Soul of the Citizen: Prayers For A Divided Nation
by Mischa Field
Genre: Christian Nonfiction
Crisis
times call for leadership.
Corrupt
times call for integrity.
These
times call for a move of God, and a move of God calls for you.
Soul
of the Citizen: Prayers for a Divided Nation, by Mischa Field, is the
cry of a burdened heart refusing to give up on neighbor or
neighborhood or nation. It is a collection of prayers for leaders and
followers, for parents and children, for shepherds and flocks, and
for you and your enemy.
A
biblical scribe for modern times, Field offers the reader a word of
hope and a call to action. This book is for anyone looking to do
justice, love mercy, and walk humbly with God in a time drowning in
accusation and ambiguity.
If
you long to protect your peace in times of conflict, this book is for
you.
If
you long to live ethically and authentically in times of struggle,
this book is for you.
If
you are moved to pray that God would do a new thing in the life of
this nation, this book is for you.
1.
A Prayer for the Soul of the Nation
May we spend more time in prayer than in rage. May we spend more time in meditation than consuming the news. May we trust you with every outcome. Lord, we need your help.

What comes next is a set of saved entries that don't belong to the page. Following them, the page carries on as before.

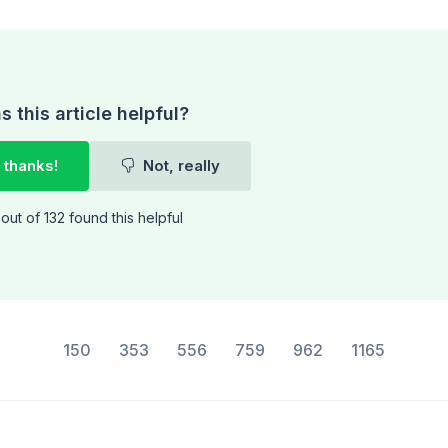
 this article helpful?
 thanks!
Not, really
out of 132 found this helpful
150
353
556
759
962
1165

Father, I thank you for clear priorities. May we be clear in putting God over money.
Jesus was. He said: You cannot serve both God and money (Matthew 6:24 NIV). Forgive us for desperately trying.

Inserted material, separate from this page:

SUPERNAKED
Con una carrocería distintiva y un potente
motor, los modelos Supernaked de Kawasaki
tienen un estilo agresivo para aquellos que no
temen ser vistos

Forgive us for attempting to twist your words to sanctify our greed. This is exactly what you warned us against.
May we be clear in putting the public good before our personal progress. May we protect the individual’s rights without exalting individual wants.
We see leadership failure throughout the world. May we, in this moment, demonstrate servant leadership by being the church. May we serve, love, intercede, advocate and protect, instead of reveling in justified selfishness, whether for profits or our tribalized interpretations of justice.

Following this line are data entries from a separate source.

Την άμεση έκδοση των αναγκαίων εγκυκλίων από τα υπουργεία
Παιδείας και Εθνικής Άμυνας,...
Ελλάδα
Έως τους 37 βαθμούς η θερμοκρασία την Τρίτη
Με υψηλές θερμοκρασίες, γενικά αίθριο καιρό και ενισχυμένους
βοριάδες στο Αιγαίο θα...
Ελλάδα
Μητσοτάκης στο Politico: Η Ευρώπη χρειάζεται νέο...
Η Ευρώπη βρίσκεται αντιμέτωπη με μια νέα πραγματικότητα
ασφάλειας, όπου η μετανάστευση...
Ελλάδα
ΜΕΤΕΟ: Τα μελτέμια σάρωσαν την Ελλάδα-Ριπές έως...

As Emma Lazarus said, “Until we are all free, we are none of us free.”
May we never detach from the moment. May we never harden our hearts to the cries of the people. May we repent of our selfishness today.
We will face many tough decisions in the days ahead. May love drive all of them. Not fear. Not finance.
May our love for you and your people empower us to hear from you and to make decisions that will please you. May our motives be unimpeachable. May our focus be perfect. May our agenda be yours.
Crisis reveals character. As much as anything, this pandemic has exposed our selfishness. We have infected each other—because my bills were more real than your health, because my lifestyle was more important than your safety, because my recreation was more important than your survival.
And Father, right now, I lift up this nation, and I lift up your people within it as we endure a crisis perhaps like none we’ve ever seen.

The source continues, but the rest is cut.